British bicycle manufacturer

Roberts Cycles is a custom bicycle frame building business that was originally located in Selhurst near Croydon, South London, and is now located in Poole, England.

The business began soon after World War II when Charles (Charlie) Benjamin Roberts worked as a frame-builder for Holdsworth, Claud Butler, and Freddie Grubb. In the 1960s, Charlie founded Roberts Cycles at the family home in Sydenham. He was later joined in the workshop by his oldest son Chas, and then by his youngest son Geoff. In 1979, Charlie Roberts died unexpectedly, and Chas took over the management of the business. By then, the business had moved from Sydenham to Anerley, South London. Chas was joined by his brother Geoff and Derek Bailey, who continued to build frames.

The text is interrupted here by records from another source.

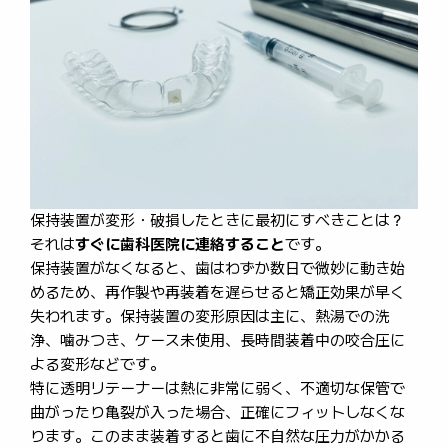
保持装置が変形・破損したときに最初にすべきことは？
それは
すぐに歯科医院に連絡すること
です。
保持装置がなくなると、歯はわずか数日で微妙に動き始
めるため、再作製や再装着を遅らせると矯正効果が早く
失われます。保持装置の変形原因は主に、熱湯での洗
浄、噛みつき、ケース未使用、長時間装着中の咬合圧に
よる変形などです。
特に透明リテーナーは熱に非常に弱く、不適切な保管で
曲がったり亀裂が入った場合、正確にフィットしなくな
ります。このまま装着すると歯に不自然な圧力がかかる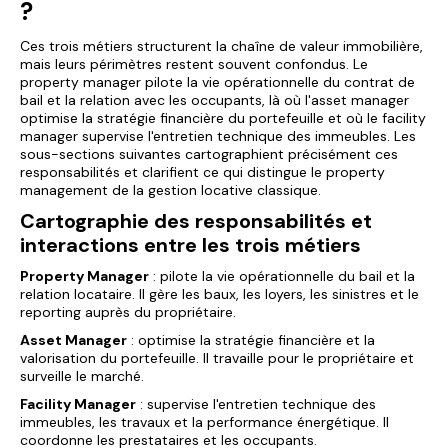
?
Ces trois métiers structurent la chaîne de valeur immobilière,
mais leurs périmètres restent souvent confondus. Le
property manager
pilote la vie opérationnelle du contrat de
bail et la relation avec les occupants, là où l'
asset manager
optimise la stratégie financière du portefeuille et où le
facility
manager
supervise l'entretien technique des immeubles. Les
sous-sections suivantes cartographient précisément ces
responsabilités et clarifient ce qui distingue le
property
management
de la gestion locative classique.
Cartographie des responsabilités et
interactions entre les trois métiers
Property Manager
: pilote la vie opérationnelle du bail et la
relation locataire. Il gère les baux, les loyers, les sinistres et le
reporting auprès du propriétaire.
Asset Manager
: optimise la stratégie financière et la
valorisation du portefeuille. Il travaille pour le propriétaire et
surveille le marché.
Facility Manager
: supervise l'entretien technique des
immeubles, les travaux et la performance énergétique. Il
coordonne les prestataires et les occupants.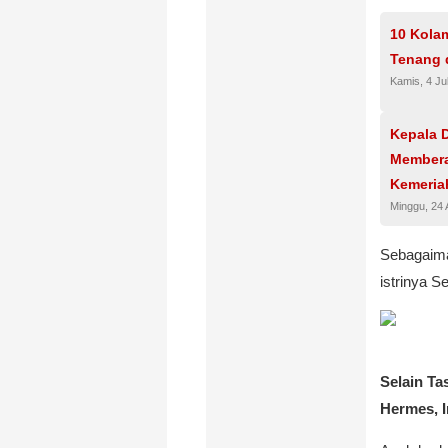
10 Kola
Tenang 
Kamis, 4 Ju
Kepala 
Membera
Kemeria
Minggu, 24
Sebagaima
istrinya 
Selain T
Hermes, I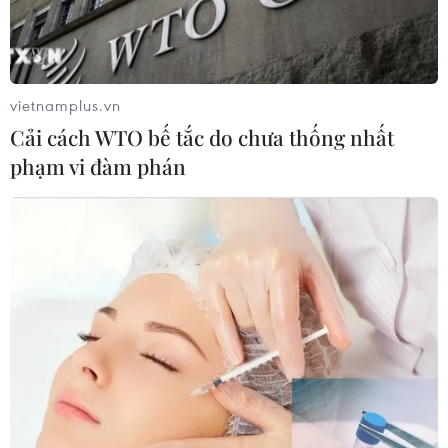
Theo dõi VietnamPlus
vietnamplus.vn
Cải cách WTO bế tắc do chưa thống nhất
CHIẾN SỰ MỸ, ISRAEL VỚI IRAN
phạm vi đàm phán
Iran và Oman thống nhất mở lại eo biển
Hormuz trong 60 ngày
Iran cảnh báo đáp trả nhằm vào hạ tầng năng
lượng khu vực nếu bị tấn công
Iran và Oman đạt thỏa thuận về tuyến vận tải
qua eo biển Hormuz
Từ hạt nhân đến eo biển Hormuz: Đòn
bẩy chiến lược mới của Iran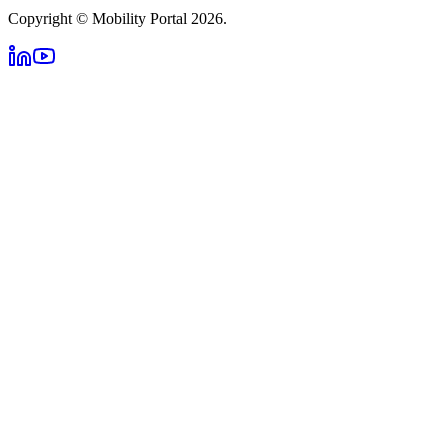
Copyright © Mobility Portal 2026.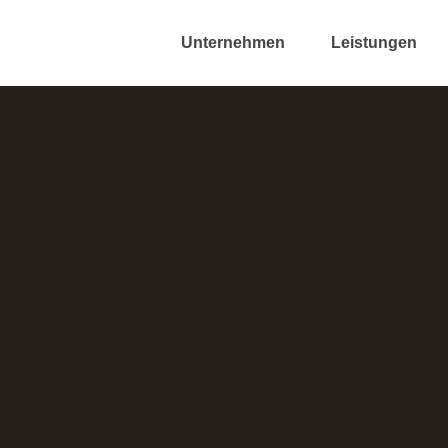
Unternehmen
Leistungen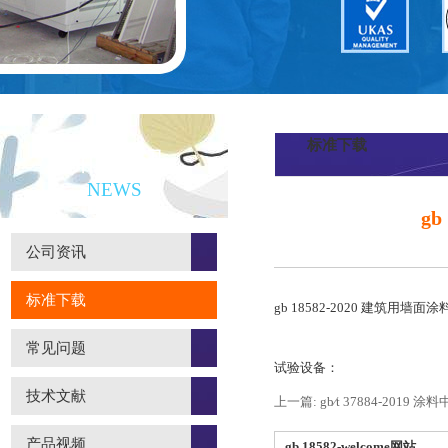
标准下载
新闻资讯
NEWS
g
公司资讯
标准下载
gb 18582-2020 建筑用墙
常见问题
试验设备：
技术文献
上一篇: gb∕t 37884-20
产品视频
gb 18582-welcome网站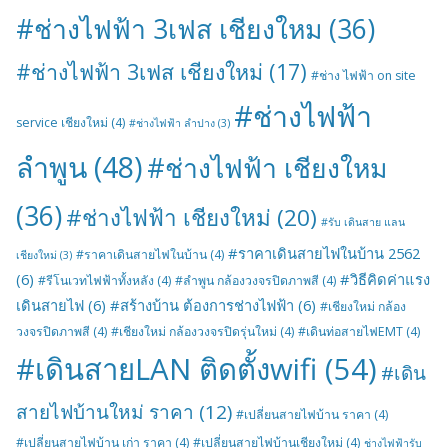
#ช่างไฟฟ้า 3เฟส เชียงใหม
(36)
#ช่างไฟฟ้า 3เฟส เชียงใหม่
(17)
#ช่าง ไฟฟ้า on site
#ช่างไฟฟ้า
service เชียงใหม่
(4)
#ช่างไฟฟ้า ลำปาง
(3)
ลำพูน
(48)
#ช่างไฟฟ้า เชียงใหม
(36)
#ช่างไฟฟ้า เชียงใหม่
(20)
#รับ เดินสาย แลน
#ราคาเดินสายไฟในบ้าน 2562
#ราคาเดินสายไฟในบ้าน
(4)
เชียงใหม่
(3)
(6)
#วิธีคิดค่าแรง
#รีโนเวทไฟฟ้าทั้งหลัง
(4)
#ลำพูน กล้องวงจรปิดภาพสี
(4)
เดินสายไฟ
(6)
#สร้างบ้าน ต้องการช่างไฟฟ้า
(6)
#เชียงใหม่ กล้อง
วงจรปิดภาพสี
(4)
#เชียงใหม่ กล้องวงจรปิดรุ่นใหม่
(4)
#เดินท่อสายไฟEMT
(4)
#เดินสายLAN ติดตั้งwifi
(54)
#เดิน
สายไฟบ้านใหม่ ราคา
(12)
#เปลี่ยนสายไฟบ้าน ราคา
(4)
#เปลี่ยนสายไฟบ้าน เก่า ราคา
(4)
#เปลี่ยนสายไฟบ้านเชียงใหม่
(4)
ช่างไฟฟ้ารับ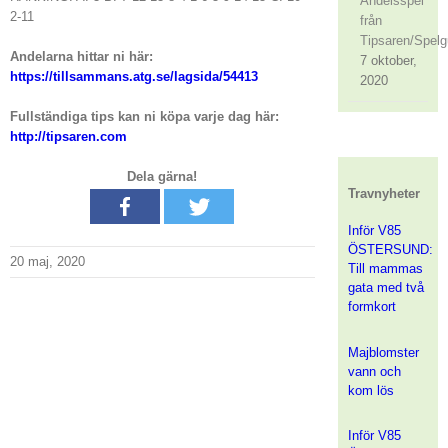
Andelsspel
2-11
från
Tipsaren/Spelg
Andelarna hittar ni här:
7 oktober,
https://tillsammans.atg.se/lagsida/54413
2020
Fullständiga tips kan ni köpa varje dag här:
http://tipsaren.com
Dela gärna!
Travnyheter
Inför V85
ÖSTERSUND:
20 maj, 2020
Till mammas
gata med två
formkort
Majblomster
vann och
kom lös
Inför V85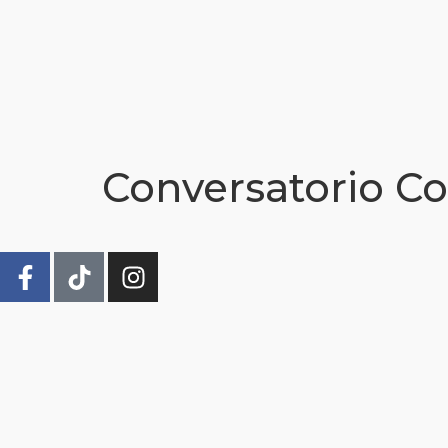
Conversatorio Co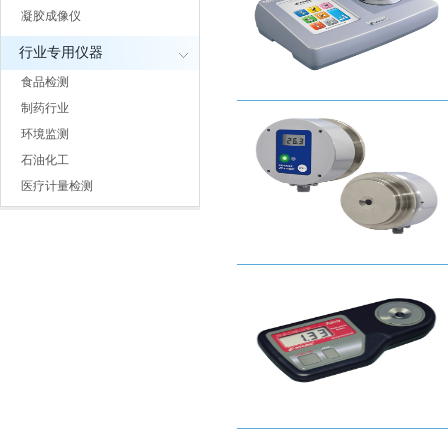
凝胶成像仪
行业专用仪器
食品检测
制药行业
环境监测
石油化工
医疗计量检测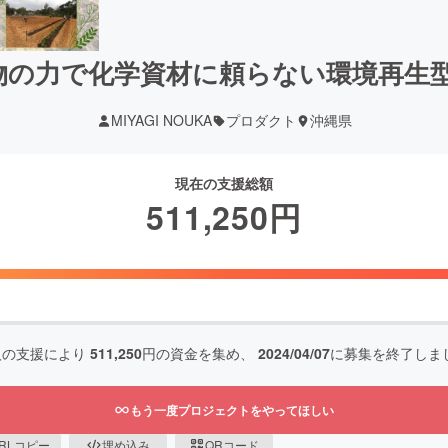
微生物の力で化学資材に頼らない環境再生
MIYAGI NOUKA
プロダクト
沖縄県
現在の支援総額
511,250
円
人の支援により
511,250
円の資金を集め、
2024/04/07
に募集を終了しま
もう一度プロジェクトをやってほしい
RLコピー
埋め込み
QRコード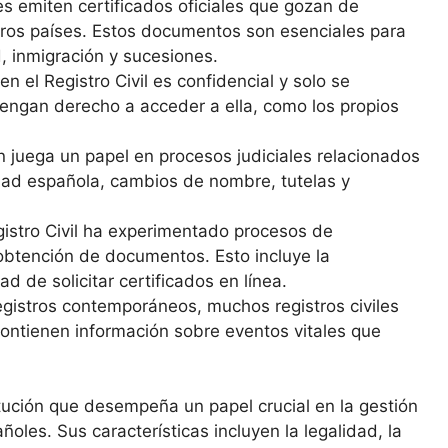
les emiten certificados oficiales que gozan de
tros países. Estos documentos son esenciales para
, inmigración y sucesiones.
n el Registro Civil es confidencial y solo se
tengan derecho a acceder a ella, como los propios
én juega un papel en procesos judiciales relacionados
idad española, cambios de nombre, tutelas y
egistro Civil ha experimentado procesos de
y obtención de documentos. Esto incluye la
ad de solicitar certificados en línea.
gistros contemporáneos, muchos registros civiles
ontienen información sobre eventos vitales que
titución que desempeña un papel crucial en la gestión
ñoles. Sus características incluyen la legalidad, la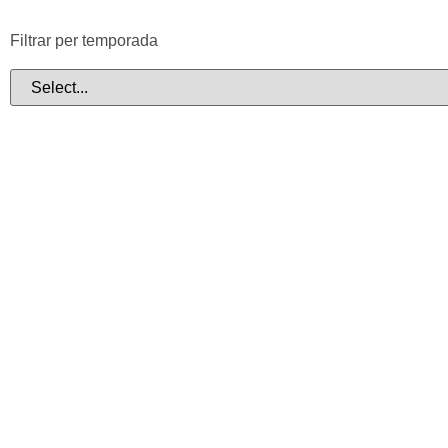
Filtrar per temporada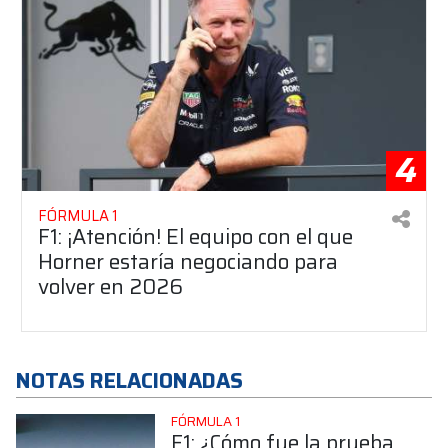
4
FÓRMULA 1
F1: ¡Atención! El equipo con el que
Horner estaría negociando para
volver en 2026
NOTAS RELACIONADAS
FÓRMULA 1
F1: ¿Cómo fue la prueba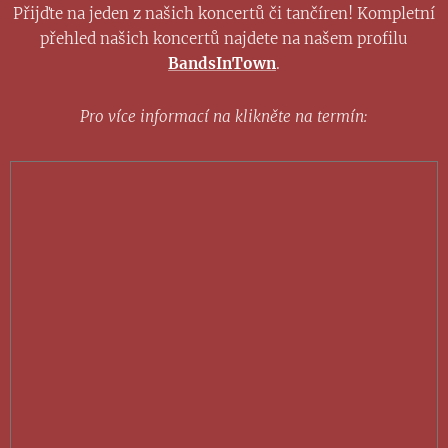
Přijďte na jeden z našich koncertů či tančíren! Kompletní
přehled našich koncertů najdete na našem profilu
BandsInTown
.
Pro více informací na klikněte na termín: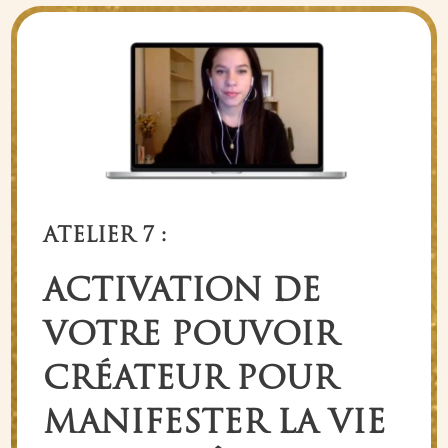
ATELIER 7 :
ACTIVATION DE
VOTRE POUVOIR
CRÉATEUR POUR
MANIFESTER LA VIE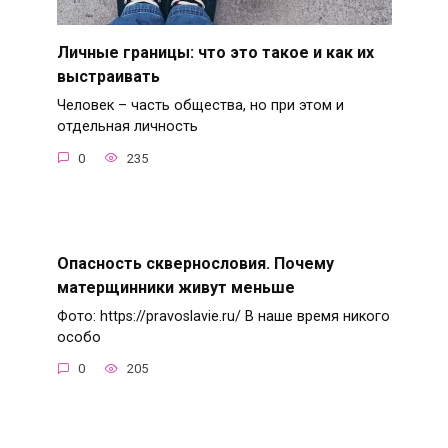
Личные границы: что это такое и как их
выстраивать
Человек – часть общества, но при этом и
отдельная личность
0
235
Опасность сквернословия. Почему
матерщинники живут меньше
Фото: https://pravoslavie.ru/ В наше время никого
особо
0
205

The shop at Gloucester Road, Croydon, was closed at the end of May 2015, and Charles Roberts left the business. Roberts Cycles then relocated to the Sussex coast, where Geoff Roberts continues the family business, building and repairing frames.

Production was limited to 100 steel frames per year, and each was made in a bespoke manner to the customer's dimensions, mass, and equipment specification requirements. A mixture of Reynolds and Columbus tubing was used in construction, all of which was completed in-house. Painting was originally done in-house but was later outsourced and completed to a high standard.

The range includes bicycles built specifically for competition (road race, track), recreational (tandems, tricycles, mountain bikes, touring), and more. Bicycles bearing the name Roberts are all handmade in Sussex by Geoff Roberts using steel tube sets. Complete bicycles or frames can be built to customer specifications and the exact specific requirements of the customer.

== Early history ==
Charles (Charlie) Benjamin Roberts was born in 1920. He entered the cycle trade, at the then not unusual age of 14, working for Charlie Davey in Croydon. Davey, a successful cyclist in the 1920s, owned a shop in Addiscombe Road (Davey Cycles) and helped finance the Allin and Grubb business (South London bike builders) in 1919.

Other builders that Charlie Roberts worked for, all in South London, included Claud Butler, Freddie Grubb and Holdsworth. Contemporaries of Roberts at Claud Butler and Holdsworth included Les Ephgrave, Fred Dean, Bill Hurlow, George Stratton, Pat Skeates and Bill Philbrook – most of whom, like Roberts, subsequently set up workshops of their own.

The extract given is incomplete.